Actually, Apple's products also derive from open source software (FreeBSD). The operating systems that power most of the cloud and most of the Internet of Things, all derive from the work of the Unix community in the days before open source licenses. That is where the culture of openly sharing one's work developed, thanks to anti-trust enforcement and the AT&T consent decree.

But this wasn't "the volunteer labor of thousands". In order to work on Unix you needed to be a member of an organization that had signed the Unix license. All contributors were paid for their work by their organization in one way or another. That was certainly true of me and everyone else working to develop the X Window System; we were paid by MIT or Digital Equipment or, in my case, Sun Microsystems. What was true of our efforts 34 years ago is still true today:
It is worth noting that, even if one assumes that all of the “unknown” contributors are working on their own time, well over 85 percent of all kernel development is demonstrably done by developers who are being paid for their work.

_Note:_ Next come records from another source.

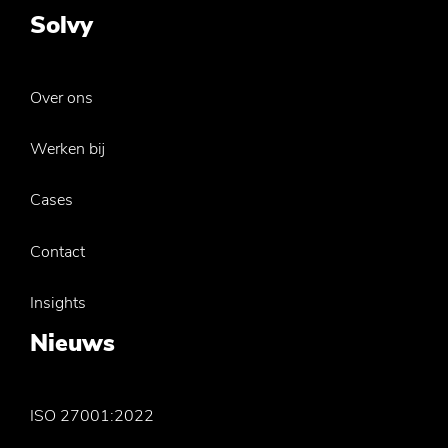
Solvy
Over ons
Werken bij
Cases
Contact
Insights
Nieuws
ISO 27001:2022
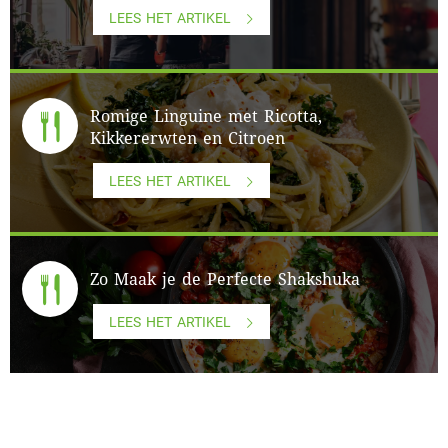
LEES HET ARTIKEL
Romige Linguine met Ricotta,
Kikkererwten en Citroen
LEES HET ARTIKEL
Zo Maak je de Perfecte Shakshuka
LEES HET ARTIKEL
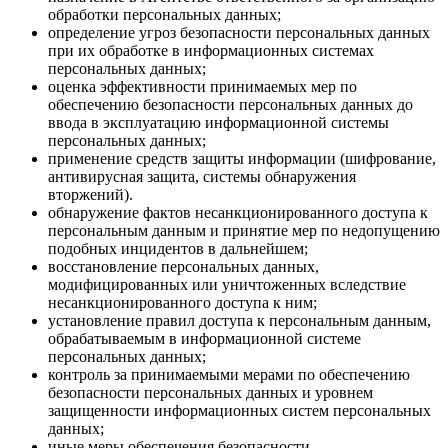
обработки персональных данных;
определение угроз безопасности персональных данных
при их обработке в информационных системах
персональных данных;
оценка эффективности принимаемых мер по
обеспечению безопасности персональных данных до
ввода в эксплуатацию информационной системы
персональных данных;
применение средств защиты информации (шифрование,
антивирусная защита, системы обнаружения
вторжений).
обнаружение фактов несанкционированного доступа к
персональным данным и принятие мер по недопущению
подобных инцидентов в дальнейшем;
восстановление персональных данных,
модифицированных или уничтоженных вследствие
несанкционированного доступа к ним;
установление правил доступа к персональным данным,
обрабатываемым в информационной системе
персональных данных;
контроль за принимаемыми мерами по обеспечению
безопасности персональных данных и уровнем
защищенности информационных систем персональных
данных;
иные меры обеспечения безопасности,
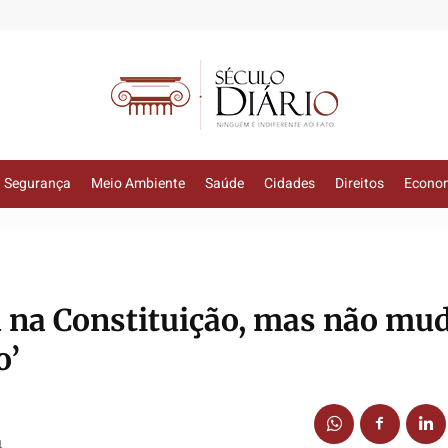
Segurança
Meio Ambiente
Saúde
Cidades
Direitos
Econo
u na Constituição, mas não mu
o’
4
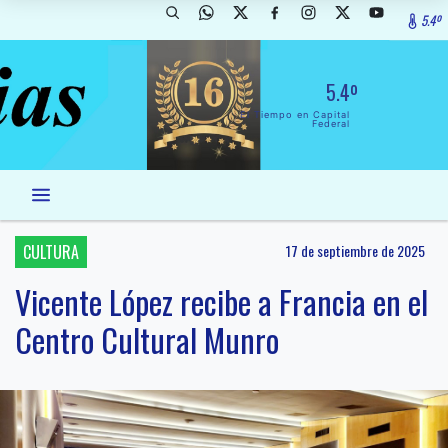
5.4º
5.4º
El Tiempo en Capital
Federal
CULTURA
17 de septiembre de 2025
Vicente López recibe a Francia en el
Centro Cultural Munro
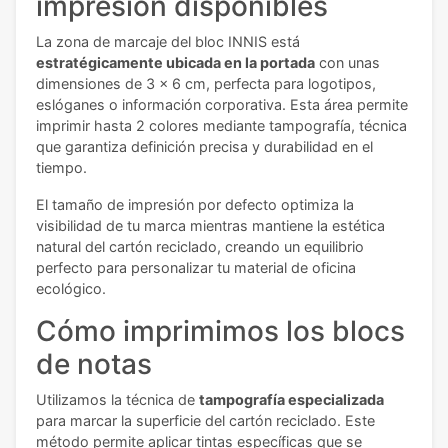
impresión disponibles
La zona de marcaje del bloc INNIS está
estratégicamente ubicada en la portada
con unas
dimensiones de 3 x 6 cm, perfecta para logotipos,
eslóganes o información corporativa. Esta área permite
imprimir hasta 2 colores mediante tampografía, técnica
que garantiza definición precisa y durabilidad en el
tiempo.
El tamaño de impresión por defecto optimiza la
visibilidad de tu marca mientras mantiene la estética
natural del cartón reciclado, creando un equilibrio
perfecto para personalizar tu material de oficina
ecológico.
Cómo imprimimos los blocs
de notas
Utilizamos la técnica de
tampografía especializada
para marcar la superficie del cartón reciclado. Este
método permite aplicar tintas específicas que se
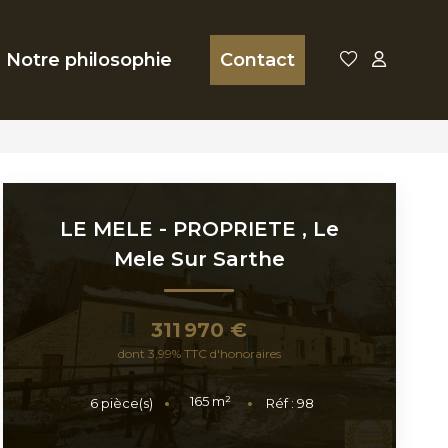
Notre philosophie
Contact
LE MELE - PROPRIETE
,
Le
Mele Sur Sarthe
311 970 €
dont 3,99% TTC d'honoraires
165
m²
6
pièce(s)
Réf :
98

Interestingly, the volume of contributions from unpaid developers has been in slow decline for many years. It was 14.6 percent in the 2012 version of this report, but is 8.2 percent this time around. There are many possible reasons for this decline, but, arguably, the most plausible of those is quite simple: kernel developers are in short supply, so anybody who demonstrates an ability to get code into the mainline tends not to have trouble finding job offers. Indeed, the bigger problem can be fending those offers off. As a result, volunteer developers tend not to stay that way for long.

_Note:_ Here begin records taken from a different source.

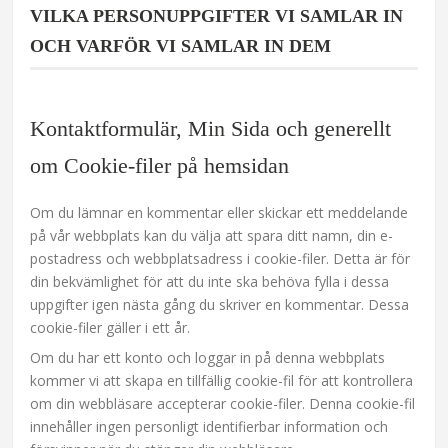
VILKA PERSONUPPGIFTER VI SAMLAR IN
OCH VARFÖR VI SAMLAR IN DEM
Kontaktformulär, Min Sida och generellt
om Cookie-filer på hemsidan
Om du lämnar en kommentar eller skickar ett meddelande
på vår webbplats kan du välja att spara ditt namn, din e-
postadress och webbplatsadress i cookie-filer. Detta är för
din bekvämlighet för att du inte ska behöva fylla i dessa
uppgifter igen nästa gång du skriver en kommentar. Dessa
cookie-filer gäller i ett år.
Om du har ett konto och loggar in på denna webbplats
kommer vi att skapa en tillfällig cookie-fil för att kontrollera
om din webbläsare accepterar cookie-filer. Denna cookie-fil
innehåller ingen personligt identifierbar information och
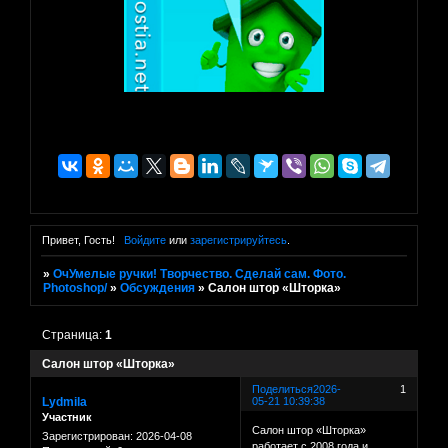
Привет, Гость!
Войдите
или
зарегистрируйтесь
.
»
ОчУмелые ручки! Творчество. Сделай сам. Фото.
Photoshop/
»
Обсуждения
»
Салон штор «Шторка»
Страница:
1
Салон штор «Шторка»
Поделиться
2026-
1
Lydmila
05-21 10:39:38
Участник
Салон штор «Шторка»
Зарегистрирован
: 2026-04-08
работает с 2008 года и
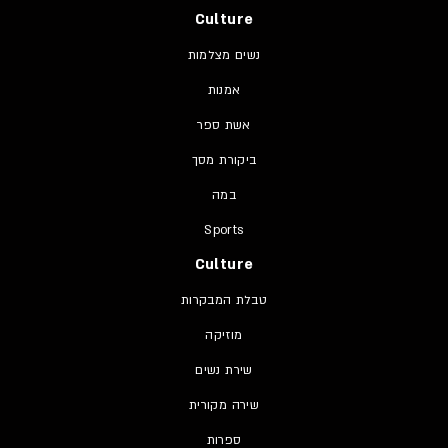
Culture
נשים מצלמות
אמנות
אשת ספר
ביקורת מסך
במה
Sports
Culture
טבלת המבקרות
מוזיקה
שירת נשים
שירה מקורית
ספרות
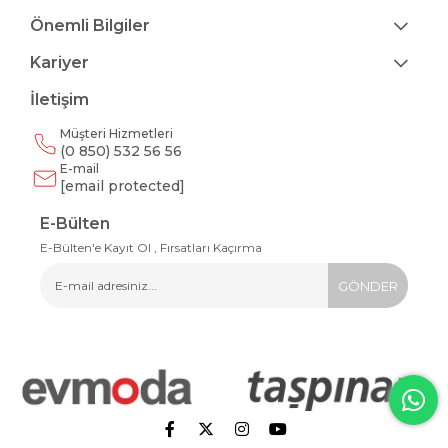
Önemli Bilgiler
Kariyer
İletişim
Müşteri Hizmetleri
(0 850) 532 56 56
E-mail
[email protected]
E-Bülten
E-Bülten'e Kayıt Ol , Fırsatları Kaçırma
GÖNDER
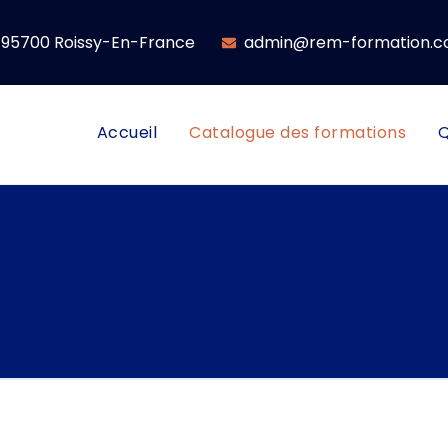
e, 95700 Roissy-En-France
admin@rem-formation.
Accueil
Catalogue des formations
Q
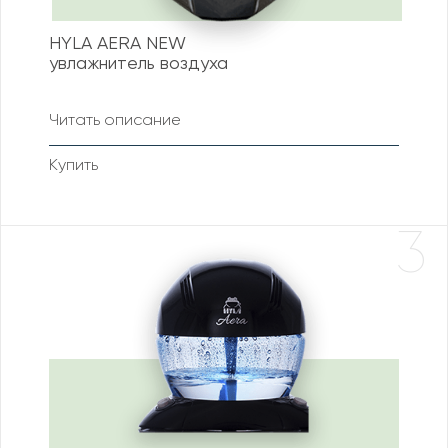
HYLA AERA NEW
увлажнитель воздуха
Читать описание
Купить
3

The companies that fund Linux and other open source developments make a strategic decision that doing so is in their long-term interest. And so do the contributors who truly are volunteers, in that a record of contributions increases their value in the employment market. It is definitely the case that there are gaps in this support, important infrastructure components dependent on the labor of individual volunteers. But even those put-upon developers are happy to see their work valued and used.

Kapczynski is right that there is much to dislike about the world of the FAANGs, but she would dislike even more a world in which each of them had their own proprietary network protocols, operating system and other infrastructure layers. The fact that they don't is due in large part to the advocates she criticizes.